I haven’t written many programming-related posts lately. A few months ago, I was doing a bunch of research into stuff related to async and await in C#, and made some notes that I intended to turn into a blog post. Three months later, they’re all still in my Evernote “inbox” notebook. Well, maybe it’s time to finally get around to that post. Of course, now, I barely remember what I was doing back then, so this post is mostly going to be a bunch of links to resources. Maybe it’ll come in handy the next time I need to solve an async/await problem.
When I was trying to figure this stuff out, I found myself reading a lot of stuff by Stephen Cleary. His blog has a lot of useful posts about async programming. His async OOP series is interesting. Those posts led me to look into his Concurrency in C# Cookbook. His MSDN article from 2015 on Brownfield Async Development was relevant to my project too.
Now I’m starting to remember what I was going to write about… It was going to be a post about the challenges of retrofitting async calls into a Web API project that didn’t initially use the async/await patterns. I had to do this due to some changes in another API that I was calling. Those changes aren’t worth getting into here, but I found that async tends to become an “all or nothing” proposition. I was initially running up against some blocking problems, which led me to Stack Overflow, which then led me to Stephen Cleary’s blog post titled Don’t Block on Async Code.

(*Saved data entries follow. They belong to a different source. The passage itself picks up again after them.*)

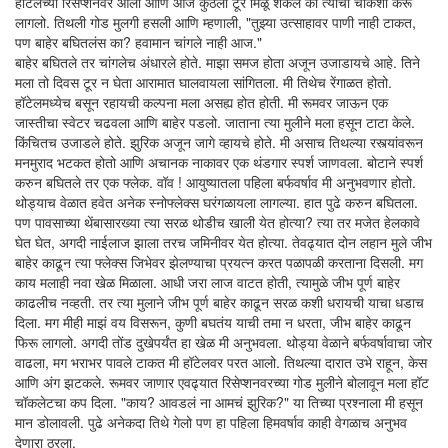
हॉटेलच्या रिसेप्शनवर आलो आणि आज कुठली टूर मिळू शकेल का त्याची चौकशी करू
लागलो. तिथली गोड मुलगी हसली आणि म्हणाली, "तुझ्या उत्साहावर पाणी नाही टाकत,
पण बाहेर बघितलंस का? हवामान चांगले नाही आज."
बाहेर बघितले तर चांगलेच अंधारले होते. माझा समज होता अजून उजाडायचे आहे. तिने
मला तो दिवस टूर न घेता आरामात घालवायला सांगितला. मी तिथेच रेंगाळत होतो.
हॉटेलमध्येच बसून रहायची कल्पना मला असह्य होत होती. मी रूमवर जाऊन एक
जास्तीचा स्वेटर चढवला आणि बाहेर पडलो. जाताना त्या मुलीने मला हसून टाटा केले.
किंचितच उजाडले होते. झुरिक अजून जागे व्हायचे होते. मी असाच तिथल्या रस्त्यांवरून
मनमुराद भटकत होतो आणि अचानक नाकावर एक थंडगार स्पर्श जाणवला. बोटाने स्पर्श
करुन बघितले तर एक फ्लेक. वॉव ! आयुष्यातला पहिला बर्फवर्षाव मी अनुभवणार होतो.
थोड्याच वेळात हवेत अनेक स्नोफ्लेक्स घरंगळायला लागल्या. हात पुढे करुन बघितला.
पण पावसाच्या थेंबासारख्या त्या सरळ थोडीच खाली येत होत्या? त्या तर मजेत हेलकावे
घेत घेत, अगदी नाईलाज झाला तरच जमिनीवर येत होत्या. तेवढ्यात दोन लहान मुले जीभ
बाहेर काढून त्या फ्लेक्स जिभेवर झेलण्याचा प्रयत्न करत पळापळी करताना दिसली. मग
काय मलाही नवा खेळ मिळाला. आधी जरा लाज वाटत होती, त्यामुळे जीभ पूर्ण बाहेर
काढलीच नव्हती. तर त्या मुलाने जीभ पूर्ण बाहेर काढून सरळ कशी धरायची याचा धडाच
दिला. मग मीही माझं वय विसरून, कुणी बघतंय याची तमा न धरता, जीभ बाहेर काढून
फिरू लागलो. अगदी तोंड दुखेपर्यंत हा खेळ मी अनुभवला. थोड्या वेळाने बर्फवर्षावाचा जोर
वाढला, मग भराभर पावले टाकत मी हॉटेलवर परत आलो. तिथल्या दारात उभे राहून, केस
आणि अंग झटकले. रूमवर जाणार एवढ्यात रिसेप्शनवरच्या गोड मुलीने बोलावून मला हॉट
चॉकलेटचा कप दिला. "काय? आवडलं ना आमचं झुरिक?" या तिच्या प्रश्नाला मी हसून
मान डोलावली. पुढे अनेकदा तिथे गेलो पण हा पहिला हिमवर्षाव काही वेगळाच अनुभव
देणारा ठरला.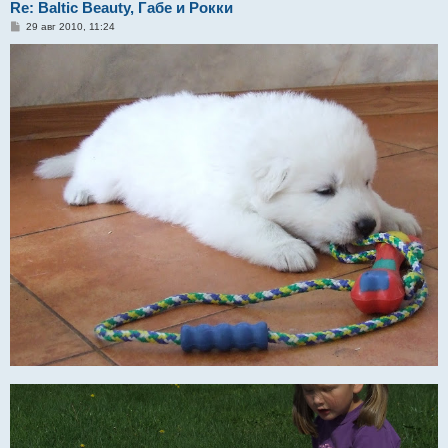
Re: Baltic Beauty, Габе и Рокки
С
29 авг 2010, 11:24
о
о
б
щ
е
н
и
е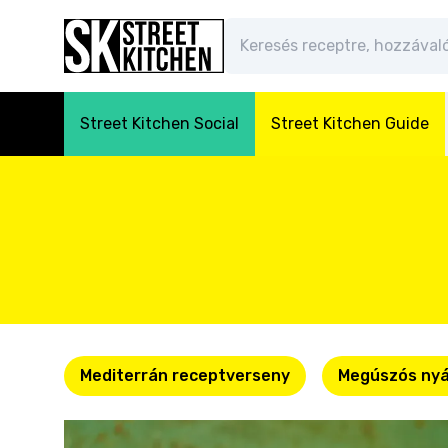
Street Kitchen Social
Street Kitchen Guide
Mediterrán receptverseny
Megúszós nyá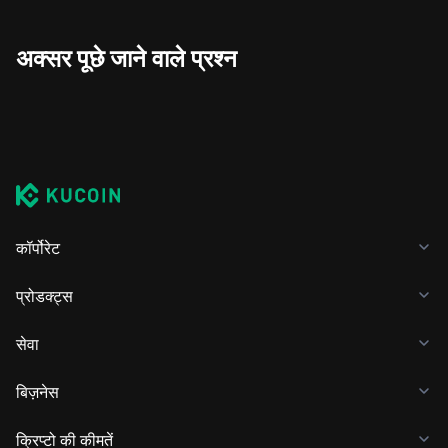
अक्सर पूछे जाने वाले प्रश्न
कॉर्पोरेट
प्रोडक्ट्स
सेवा
बिज़नेस
क्रिप्टो की कीमतें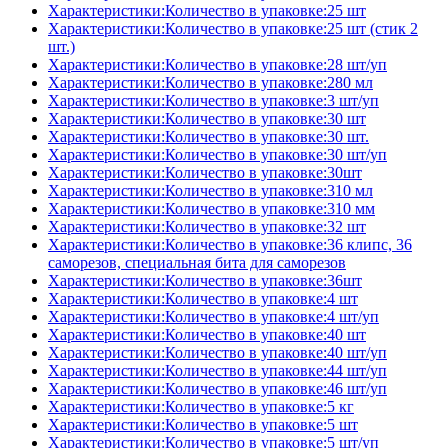
Характеристики:Количество в упаковке:25 шт
Характеристики:Количество в упаковке:25 шт (стик 2
шт.)
Характеристики:Количество в упаковке:28 шт/уп
Характеристики:Количество в упаковке:280 мл
Характеристики:Количество в упаковке:3 шт/уп
Характеристики:Количество в упаковке:30 шт
Характеристики:Количество в упаковке:30 шт.
Характеристики:Количество в упаковке:30 шт/уп
Характеристики:Количество в упаковке:30шт
Характеристики:Количество в упаковке:310 мл
Характеристики:Количество в упаковке:310 мм
Характеристики:Количество в упаковке:32 шт
Характеристики:Количество в упаковке:36 клипс, 36
саморезов, специальная бита для саморезов
Характеристики:Количество в упаковке:36шт
Характеристики:Количество в упаковке:4 шт
Характеристики:Количество в упаковке:4 шт/уп
Характеристики:Количество в упаковке:40 шт
Характеристики:Количество в упаковке:40 шт/уп
Характеристики:Количество в упаковке:44 шт/уп
Характеристики:Количество в упаковке:46 шт/уп
Характеристики:Количество в упаковке:5 кг
Характеристики:Количество в упаковке:5 шт
Характеристики:Количество в упаковке:5 шт/уп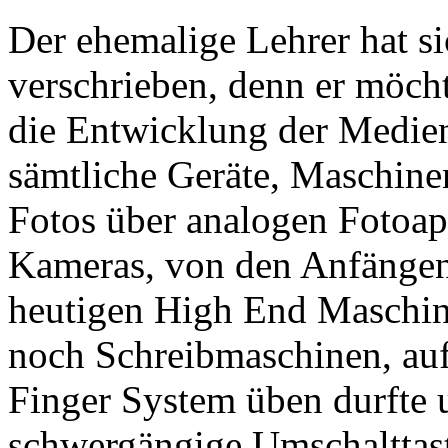
Der ehemalige Lehrer hat s
verschrieben, denn er möch
die Entwicklung der Medien
sämtliche Geräte, Maschine
Fotos über analogen Fotoapp
Kameras, von den Anfängen
heutigen High End Maschine
noch Schreibmaschinen, auf
Finger System üben durfte 
schwergängige Umschalttaste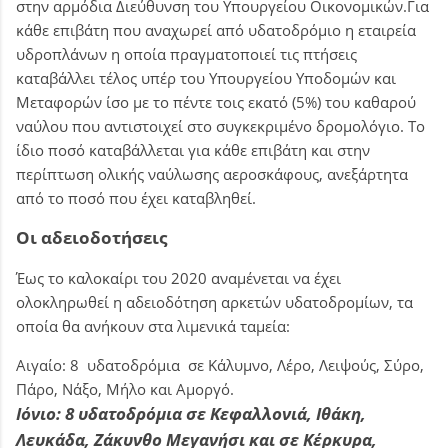
στην αρμόδια Διεύθυνση του Υπουργείου Οικονομικών.Για
κάθε επιβάτη που αναχωρεί από υδατοδρόμιο η εταιρεία
υδροπλάνων η οποία πραγματοποιεί τις πτήσεις
καταβάλλει τέλος υπέρ του Υπουργείου Υποδομών και
Μεταφορών ίσο με το πέντε τοις εκατό (5%) του καθαρού
ναύλου που αντιστοιχεί στο συγκεκριμένο δρομολόγιο. Το
ίδιο ποσό καταβάλλεται για κάθε επιβάτη και στην
περίπτωση ολικής ναύλωσης αεροσκάφους, ανεξάρτητα
από το ποσό που έχει καταβληθεί.
Οι αδειοδοτήσεις
Έως το καλοκαίρι του 2020 αναμένεται να έχει
ολοκληρωθεί η αδειοδότηση αρκετών υδατοδρομίων, τα
οποία θα ανήκουν στα λιμενικά ταμεία:
Αιγαίο: 8 υδατοδρόμια σε Κάλυμνο, Λέρο, Λειψούς, Σύρο,
Πάρο, Νάξο, Μήλο και Αμοργό.
Ιόνιο: 8 υδατοδρόμια σε Κεφαλλονιά, Ιθάκη,
Λευκάδα, Ζάκυνθο Μεγανήσι και σε Κέρκυρα,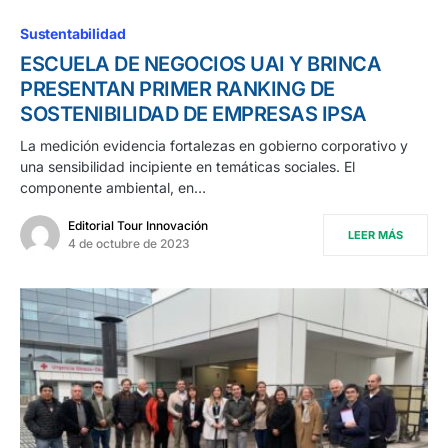
Sustentabilidad
ESCUELA DE NEGOCIOS UAI Y BRINCA
PRESENTAN PRIMER RANKING DE
SOSTENIBILIDAD DE EMPRESAS IPSA
La medición evidencia fortalezas en gobierno corporativo y
una sensibilidad incipiente en temáticas sociales. El
componente ambiental, en…
Editorial Tour Innovación
LEER MÁS
4 de octubre de 2023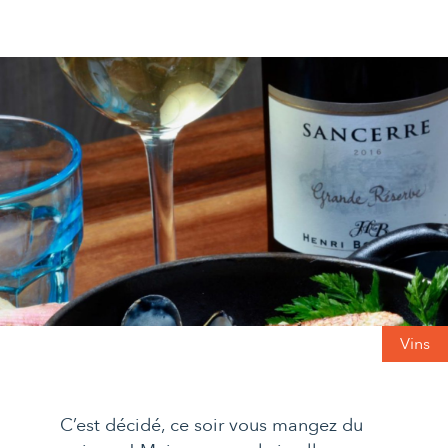
Vins
C’est décidé, ce soir vous mangez du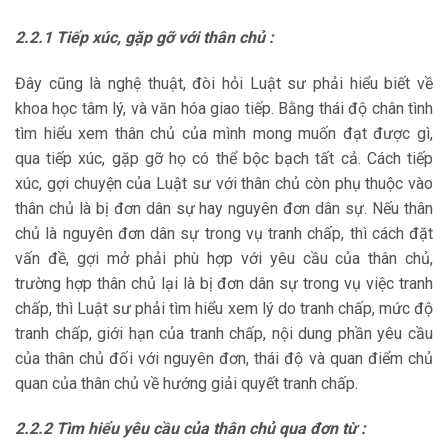
2.2.1 Tiếp xúc, gặp gỡ với thân chủ :
Đây cũng là nghệ thuật, đòi hỏi Luật sư phải hiểu biết về
khoa học tâm lý, và văn hóa giao tiếp. Bằng thái độ chân tình
tìm hiểu xem thân chủ của mình mong muốn đạt được gì,
qua tiếp xúc, gặp gỡ họ có thể bộc bạch tất cả. Cách tiếp
xúc, gợi chuyện của Luật sư với thân chủ còn phụ thuộc vào
thân chủ là bị đơn dân sự hay nguyên đơn dân sự. Nếu thân
chủ là nguyên đơn dân sự trong vụ tranh chấp, thì cách đặt
vấn đề, gợi mở phải phù hợp với yêu cầu của thân chủ,
trường hợp thân chủ lại là bị đơn dân sự trong vụ việc tranh
chấp, thì Luật sư phải tìm hiểu xem lý do tranh chấp, mức độ
tranh chấp, giới hạn của tranh chấp, nội dung phần yêu cầu
của thân chủ đối với nguyên đơn, thái độ và quan điểm chủ
quan của thân chủ về hướng giải quyết tranh chấp.
2.2.2 Tìm hiểu yêu cầu của thân chủ qua đơn từ :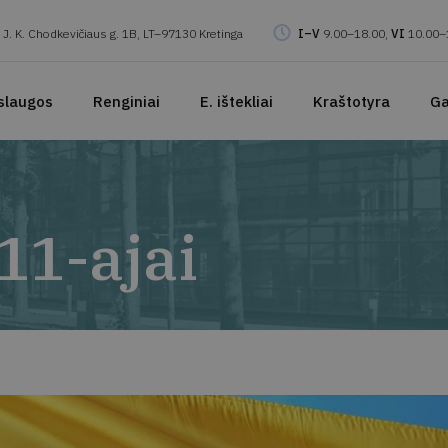
J. K. Chodkevičiaus g. 1B, LT–97130 Kretinga
I–V
9.00–18.00,
VI
10.00–
slaugos
Renginiai
E. ištekliai
Kraštotyra
Ga
11-ajai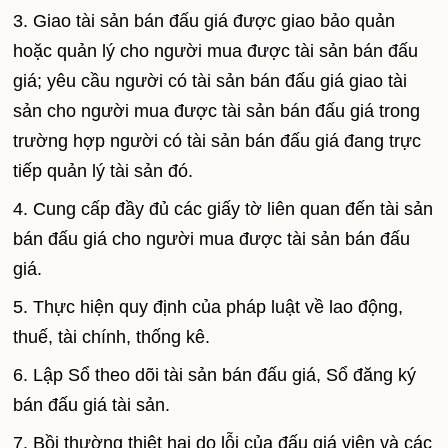
3. Giao tài sản bán đấu giá được giao bảo quản
hoặc quản lý cho người mua được tài sản bán đấu
giá; yêu cầu người có tài sản bán đấu giá giao tài
sản cho người mua được tài sản bán đấu giá trong
trường hợp người có tài sản bán đấu giá đang trực
tiếp quản lý tài sản đó.
4. Cung cấp đầy đủ các giấy tờ liên quan đến tài sản
bán đấu giá cho người mua được tài sản bán đấu
giá.
5. Thực hiện quy định của pháp luật về lao động,
thuế, tài chính, thống kê.
6. Lập Sổ theo dõi tài sản bán đấu giá, Sổ đăng ký
bán đấu giá tài sản.
7. Bồi thường thiệt hại do lỗi của đấu giá viên và các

Later, I started hitting some problems that required me to put some effort into limiting concurrency on certain calls, which led me to this MSDN post and this post from Mark Heath. I wound up doing something with SemaphoreSlim. (At least that’s what I think I did…)
Anyway, my project is working fine now, in production, and everyone seems reasonably happy with it, so I guess I got all this stuff right in the end.